Write the number of lines in the material below that contain "Model", with no other words.

___ Data excerpts

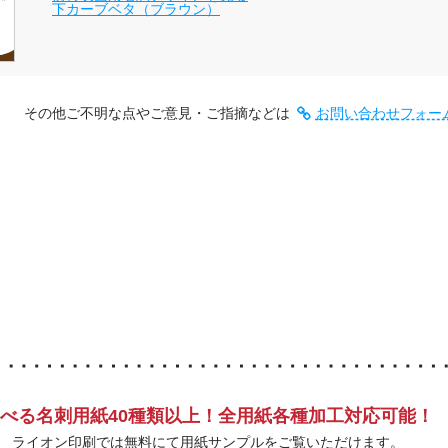
下カーブベタ（ブラウン）
その他ご不明な点やご意見・ご指摘などは
お問い合わせフォー
べる名刺用紙40種類以上！全用紙各種加工対応可能！
ライオン印刷では無料にて用紙サンプルをご覧いただけます。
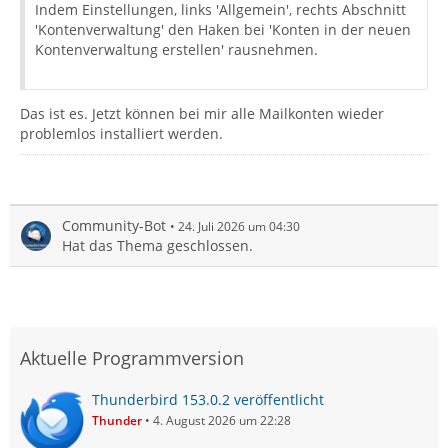
Indem Einstellungen, links 'Allgemein', rechts Abschnitt
'Kontenverwaltung' den Haken bei 'Konten in der neuen
Kontenverwaltung erstellen' rausnehmen.
Das ist es. Jetzt können bei mir alle Mailkonten wieder
problemlos installiert werden.
Community-Bot
24. Juli 2026 um 04:30
Hat das Thema geschlossen.
Aktuelle Programmversion
Thunderbird 153.0.2 veröffentlicht
Thunder
4. August 2026 um 22:28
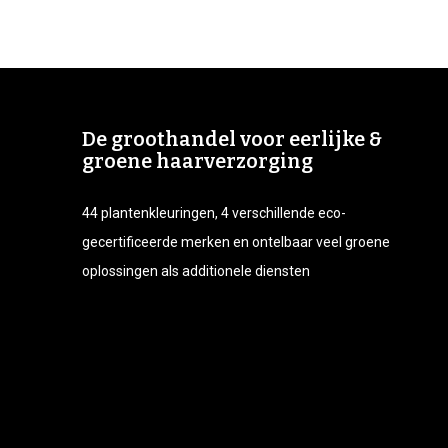
De groothandel voor eerlijke &
groene haarverzorging
44 plantenkleuringen, 4 verschillende eco-
gecertificeerde merken en ontelbaar veel groene
oplossingen als additionele diensten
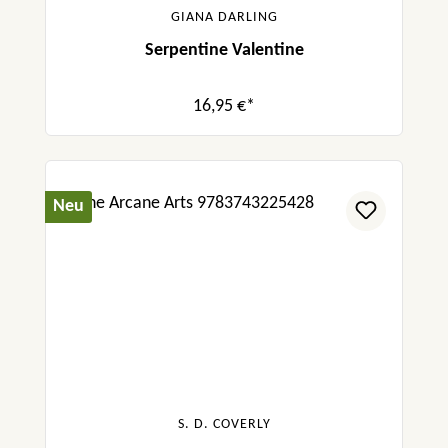
GIANA DARLING
Serpentine Valentine
16,95 €*
Neu
S. D. COVERLY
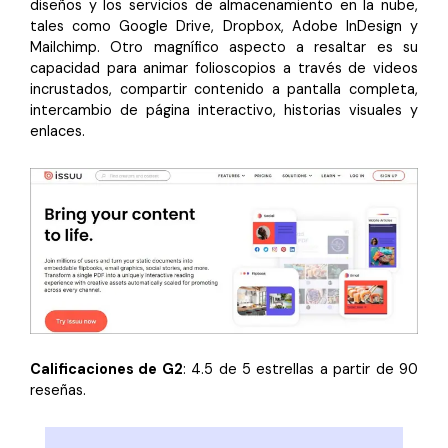
diseños y los servicios de almacenamiento en la nube,
tales como Google Drive, Dropbox, Adobe InDesign y
Mailchimp. Otro magnífico aspecto a resaltar es su
capacidad para animar folioscopios a través de videos
incrustados, compartir contenido a pantalla completa,
intercambio de página interactivo, historias visuales y
enlaces.
Calificaciones de G2
: 4.5 de 5 estrellas a partir de 90
reseñas.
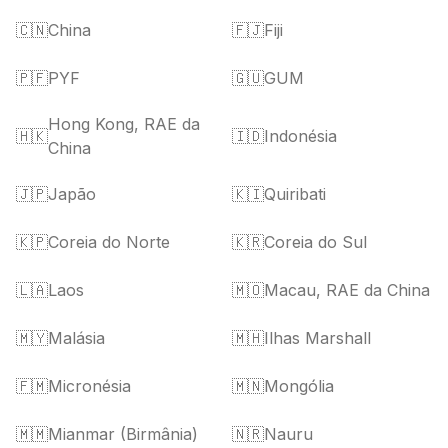
🇨🇳
China
🇫🇯
Fiji
🇵🇫
PYF
🇬🇺
GUM
Hong Kong, RAE da
🇭🇰
🇮🇩
Indonésia
China
🇯🇵
Japão
🇰🇮
Quiribati
🇰🇵
Coreia do Norte
🇰🇷
Coreia do Sul
🇱🇦
Laos
🇲🇴
Macau, RAE da China
🇲🇾
Malásia
🇲🇭
Ilhas Marshall
🇫🇲
Micronésia
🇲🇳
Mongólia
🇲🇲
Mianmar (Birmânia)
🇳🇷
Nauru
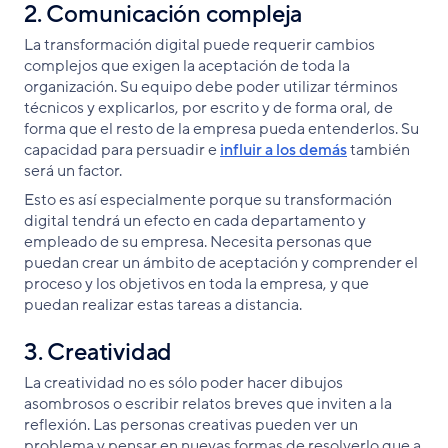
2. Comunicación compleja
La transformación digital puede requerir cambios
complejos que exigen la aceptación de toda la
organización. Su equipo debe poder utilizar términos
técnicos y explicarlos, por escrito y de forma oral, de
forma que el resto de la empresa pueda entenderlos. Su
capacidad para persuadir e
influir a los demás
también
será un factor.
Esto es así especialmente porque su transformación
digital tendrá un efecto en cada departamento y
empleado de su empresa. Necesita personas que
puedan crear un ámbito de aceptación y comprender el
proceso y los objetivos en toda la empresa, y que
puedan realizar estas tareas a distancia.
3. Creatividad
La creatividad no es sólo poder hacer dibujos
asombrosos o escribir relatos breves que inviten a la
reflexión. Las personas creativas pueden ver un
problema y pensar en nuevas formas de resolverlo que a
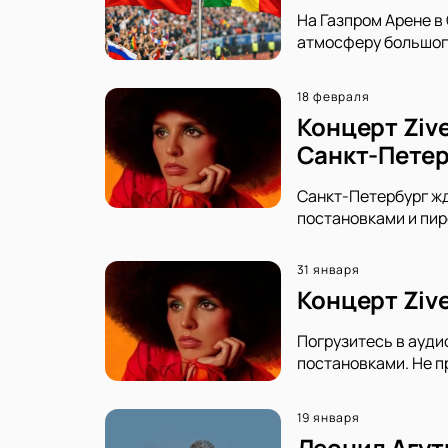
На Газпром Арене в
атмосферу большог
18 февраля
Концерт Zive
Санкт-Петер
Санкт-Петербург жд
постановками и пир
31 января
Концерт Ziv
Погрузитесь в ауди
постановками. Не п
19 января
Леонид Агут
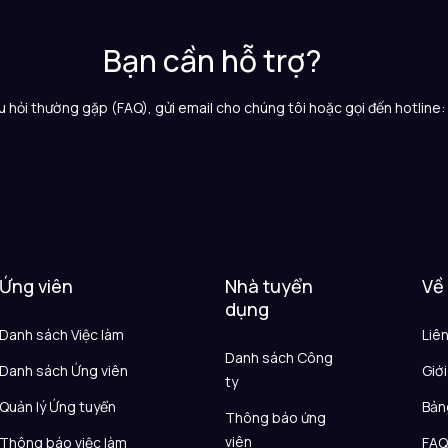
Bạn cần hỗ trợ?
 hỏi thường gặp (FAQ), gửi email cho chúng tôi hoặc gọi đến hotline
Ứng viên
Nhà tuyển
Về
dụng
Danh sách Việc làm
Liê
Danh sách Công
Danh sách Ứng viên
Giới
ty
Quản lý Ứng tuyển
Bản
Thông báo ứng
viên
Thông báo việc làm
FA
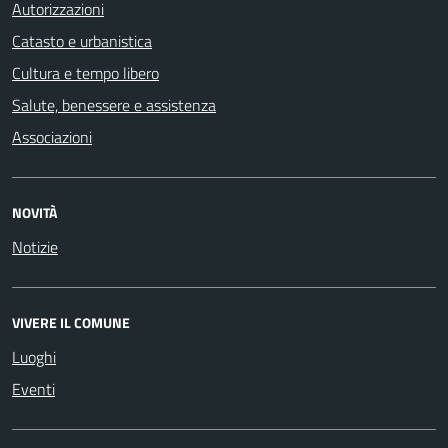
Autorizzazioni
Catasto e urbanistica
Cultura e tempo libero
Salute, benessere e assistenza
Associazioni
NOVITÀ
Notizie
VIVERE IL COMUNE
Luoghi
Eventi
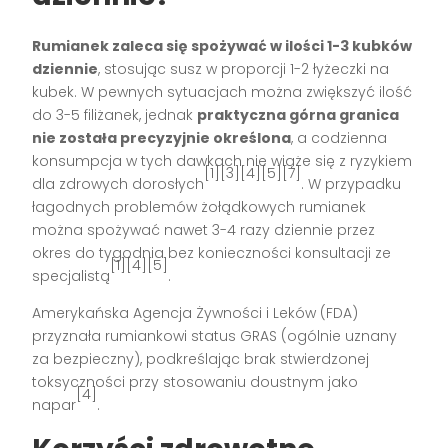
Rumianek zaleca się spożywać w ilości 1-3 kubków
dziennie
, stosując susz w proporcji 1-2 łyżeczki na
kubek. W pewnych sytuacjach można zwiększyć ilość
do 3-5 filiżanek, jednak
praktyczna górna granica
nie została precyzyjnie określona
, a codzienna
konsumpcja w tych dawkach nie wiąże się z ryzykiem
[1][3][4][5][7]
dla zdrowych dorosłych
. W przypadku
łagodnych problemów żołądkowych rumianek
można spożywać nawet 3-4 razy dziennie przez
okres do tygodnia bez konieczności konsultacji ze
[1][4][5]
specjalistą
.
Amerykańska Agencja Żywności i Leków (FDA)
przyznała rumiankowi status GRAS (ogólnie uznany
za bezpieczny), podkreślając brak stwierdzonej
toksyczności przy stosowaniu doustnym jako
[4]
napar
.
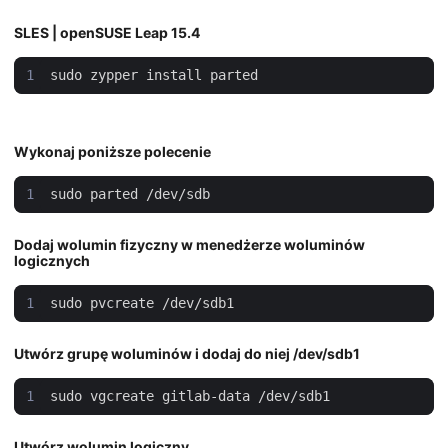
SLES | openSUSE Leap 15.4
Wykonaj poniższe polecenie
Dodaj wolumin fizyczny w menedżerze woluminów
logicznych
Utwórz grupę woluminów i dodaj do niej /dev/sdb1
Utwórz wolumin logiczny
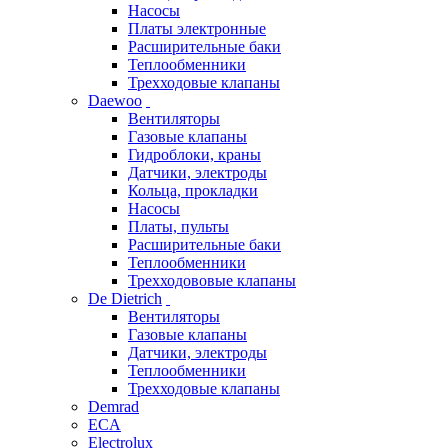
Насосы
Платы электронные
Расширительные баки
Теплообменники
Трехходовые клапаны
Daewoo
Вентиляторы
Газовые клапаны
Гидроблоки, краны
Датчики, электроды
Кольца, прокладки
Насосы
Платы, пульты
Расширительные баки
Теплообменники
Трехходововые клапаны
De Dietrich
Вентиляторы
Газовые клапаны
Датчики, электроды
Теплообменники
Трехходовые клапаны
Demrad
ECA
Electrolux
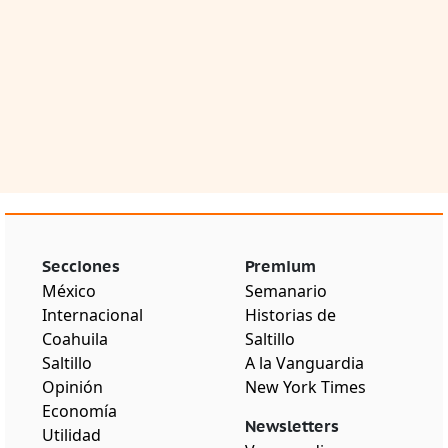
Secciones
Premium
México
Semanario
Internacional
Historias de
Coahuila
Saltillo
Saltillo
A la Vanguardia
Opinión
New York Times
Economía
Newsletters
Utilidad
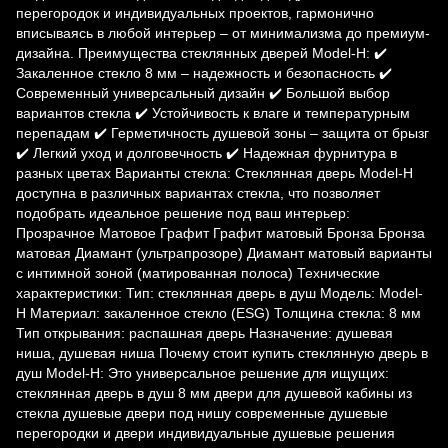
перегородок и индивидуальных проектов, гармонично
вписываясь в любой интерьер – от минимализма до премиум-
дизайна. Преимущества стеклянных дверей Model-H: ✔️
Закаленное стекло 8 мм – надежность и безопасность ✔️
Современный универсальный дизайн ✔️ Большой выбор
вариантов стекла ✔️ Устойчивость к влаге и температурным
перепадам ✔️ Герметичность душевой зоны – защита от брызг
✔️ Легкий уход и долговечность ✔️ Надежная фурнитура в
разных цветах Варианты стекла: Стеклянная дверь Model-H
доступна в различных вариантах стекла, что позволяет
подобрать идеальное решение под ваш интерьер:
Прозрачное Матовое Графит Графит матовый Бронза Бронза
матовая Диамант (ультрапрозоре) Диамант матовый варианты
с интимной зоной (матированная полоса) Технические
характеристики: Тип: стеклянная дверь в душ Модель: Model-
H Материал: закаленное стекло (ESG) Толщина стекла: 8 мм
Тип открывания: распашная дверь Назначение: душевая
ниша, душевая ниша Почему стоит купить стеклянную дверь в
душ Model-H: Это универсальное решение для ищущих:
стеклянная дверь в душ 8 мм двери для душевой кабины из
стекла душевые двери под нишу современные душевые
перегородки и двери индивидуальные душевые решения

______

(Solution to the exercise) 4